• **WHAT YOU ARE ASKED TO DO**:
Check each line of the entries below for the word "Html", and copy out the ones that have it.
--- DATA TO EXAMINE ---
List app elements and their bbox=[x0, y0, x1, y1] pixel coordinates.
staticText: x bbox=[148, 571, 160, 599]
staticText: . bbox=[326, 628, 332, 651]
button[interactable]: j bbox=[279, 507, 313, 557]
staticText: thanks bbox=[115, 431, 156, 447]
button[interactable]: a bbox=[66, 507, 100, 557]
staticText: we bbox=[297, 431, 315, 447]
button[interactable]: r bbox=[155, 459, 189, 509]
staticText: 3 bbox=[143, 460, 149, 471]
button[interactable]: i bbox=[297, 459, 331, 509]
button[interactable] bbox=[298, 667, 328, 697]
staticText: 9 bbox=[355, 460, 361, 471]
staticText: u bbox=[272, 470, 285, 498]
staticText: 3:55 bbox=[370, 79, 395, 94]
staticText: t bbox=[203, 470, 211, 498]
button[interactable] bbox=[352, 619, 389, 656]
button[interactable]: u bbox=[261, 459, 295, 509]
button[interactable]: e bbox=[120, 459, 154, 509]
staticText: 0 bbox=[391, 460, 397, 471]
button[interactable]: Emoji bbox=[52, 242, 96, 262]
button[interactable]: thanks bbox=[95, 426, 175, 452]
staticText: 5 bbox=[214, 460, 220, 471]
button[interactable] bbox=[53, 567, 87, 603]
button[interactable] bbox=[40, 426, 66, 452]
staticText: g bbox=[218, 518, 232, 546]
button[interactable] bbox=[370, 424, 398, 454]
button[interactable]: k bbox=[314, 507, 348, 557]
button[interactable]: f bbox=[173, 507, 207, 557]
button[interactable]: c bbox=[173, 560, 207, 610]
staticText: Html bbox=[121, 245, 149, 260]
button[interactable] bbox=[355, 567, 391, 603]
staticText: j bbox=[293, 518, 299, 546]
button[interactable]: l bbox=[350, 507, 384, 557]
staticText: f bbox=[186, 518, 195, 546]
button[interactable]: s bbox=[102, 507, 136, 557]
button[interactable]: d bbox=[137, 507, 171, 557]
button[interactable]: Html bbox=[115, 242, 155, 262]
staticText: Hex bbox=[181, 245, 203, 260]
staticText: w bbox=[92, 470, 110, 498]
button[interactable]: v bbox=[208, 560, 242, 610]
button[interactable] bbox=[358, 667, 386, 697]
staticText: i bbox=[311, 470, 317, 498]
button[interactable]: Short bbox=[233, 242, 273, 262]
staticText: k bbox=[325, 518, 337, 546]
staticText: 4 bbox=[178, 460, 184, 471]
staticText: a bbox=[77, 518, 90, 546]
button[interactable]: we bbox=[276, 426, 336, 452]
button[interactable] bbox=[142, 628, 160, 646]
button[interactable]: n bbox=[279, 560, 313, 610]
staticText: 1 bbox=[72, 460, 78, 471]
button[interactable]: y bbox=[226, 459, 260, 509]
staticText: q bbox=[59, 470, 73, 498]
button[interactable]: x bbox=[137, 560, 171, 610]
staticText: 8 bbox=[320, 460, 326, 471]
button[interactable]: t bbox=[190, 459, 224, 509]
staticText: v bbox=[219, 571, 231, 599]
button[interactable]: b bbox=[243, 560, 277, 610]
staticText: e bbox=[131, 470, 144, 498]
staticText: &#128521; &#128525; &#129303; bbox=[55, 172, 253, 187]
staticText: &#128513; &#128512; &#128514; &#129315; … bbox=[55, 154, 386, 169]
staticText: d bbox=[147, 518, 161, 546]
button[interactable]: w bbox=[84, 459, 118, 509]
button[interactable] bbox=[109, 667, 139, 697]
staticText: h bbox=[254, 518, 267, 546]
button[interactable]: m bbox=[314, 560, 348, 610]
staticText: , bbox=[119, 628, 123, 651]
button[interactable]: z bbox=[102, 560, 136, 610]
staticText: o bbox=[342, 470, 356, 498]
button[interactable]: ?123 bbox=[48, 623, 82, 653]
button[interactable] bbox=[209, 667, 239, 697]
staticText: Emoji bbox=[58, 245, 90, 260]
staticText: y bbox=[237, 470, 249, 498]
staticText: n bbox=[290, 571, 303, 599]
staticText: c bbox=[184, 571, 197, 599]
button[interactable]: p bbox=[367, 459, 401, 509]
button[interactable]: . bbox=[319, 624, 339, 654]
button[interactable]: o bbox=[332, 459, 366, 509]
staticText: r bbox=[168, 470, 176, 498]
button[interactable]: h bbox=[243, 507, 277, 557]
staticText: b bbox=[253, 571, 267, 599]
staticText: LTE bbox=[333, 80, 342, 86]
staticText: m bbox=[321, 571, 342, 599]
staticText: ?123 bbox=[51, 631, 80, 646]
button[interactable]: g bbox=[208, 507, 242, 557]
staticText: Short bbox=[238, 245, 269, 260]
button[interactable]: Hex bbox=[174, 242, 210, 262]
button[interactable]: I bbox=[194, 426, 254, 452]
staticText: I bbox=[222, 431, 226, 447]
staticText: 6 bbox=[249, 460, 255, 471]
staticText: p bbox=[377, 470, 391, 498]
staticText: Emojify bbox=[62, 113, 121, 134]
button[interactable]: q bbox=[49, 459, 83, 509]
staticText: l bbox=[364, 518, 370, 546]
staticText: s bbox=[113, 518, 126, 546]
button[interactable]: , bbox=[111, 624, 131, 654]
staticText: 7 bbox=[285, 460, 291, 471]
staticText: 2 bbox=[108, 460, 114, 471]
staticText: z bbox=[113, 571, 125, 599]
---
• **EXERCISE RESPONSE**:
staticText: Html bbox=[121, 245, 149, 260]
button[interactable]: Html bbox=[115, 242, 155, 262]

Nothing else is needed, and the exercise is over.